*HOW TO COMPLETE THIS TASK:* Below are records; copy exactly the line containing "będący mieszanką 9" and every line after it, through the last.

Stored data:
----

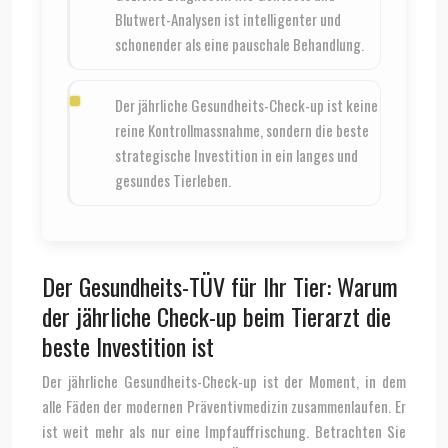
Blutwert-Analysen ist intelligenter und
schonender als eine pauschale Behandlung.
Der jährliche Gesundheits-Check-up ist keine
reine Kontrollmassnahme, sondern die beste
strategische Investition in ein langes und
gesundes Tierleben.
Der Gesundheits-TÜV für Ihr Tier: Warum
der jährliche Check-up beim Tierarzt die
beste Investition ist
Der jährliche Gesundheits-Check-up ist der Moment, in dem
alle Fäden der modernen Präventivmedizin zusammenlaufen. Er
ist weit mehr als nur eine Impfauffrischung. Betrachten Sie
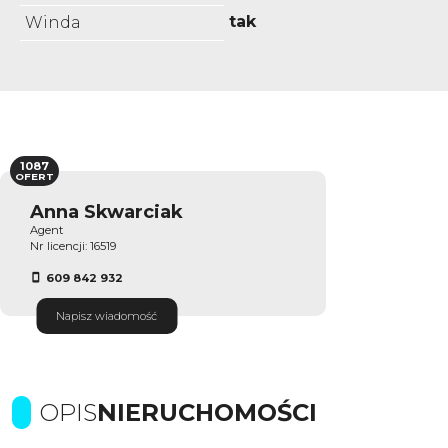
tak
Winda
1087
OFERT
Anna Skwarciak
Agent
Nr licencji: 16519
609 842 932
Napisz wiadomość
OPIS
NIERUCHOMOŚCI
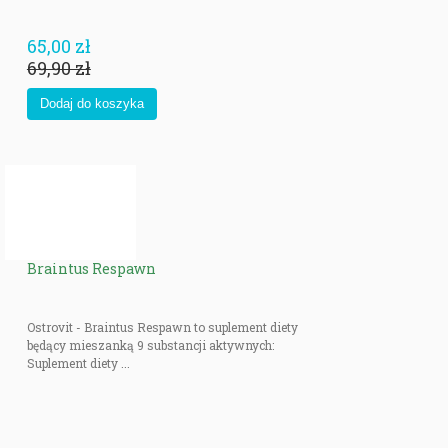
65,00 zł
69,90 zł
Braintus Respawn
Ostrovit - Braintus Respawn to suplement diety
będący mieszanką 9 substancji aktywnych:
Suplement diety ...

----

*ANSWER AREA:*
będący mieszanką 9 substancji aktywnych:
Suplement diety ...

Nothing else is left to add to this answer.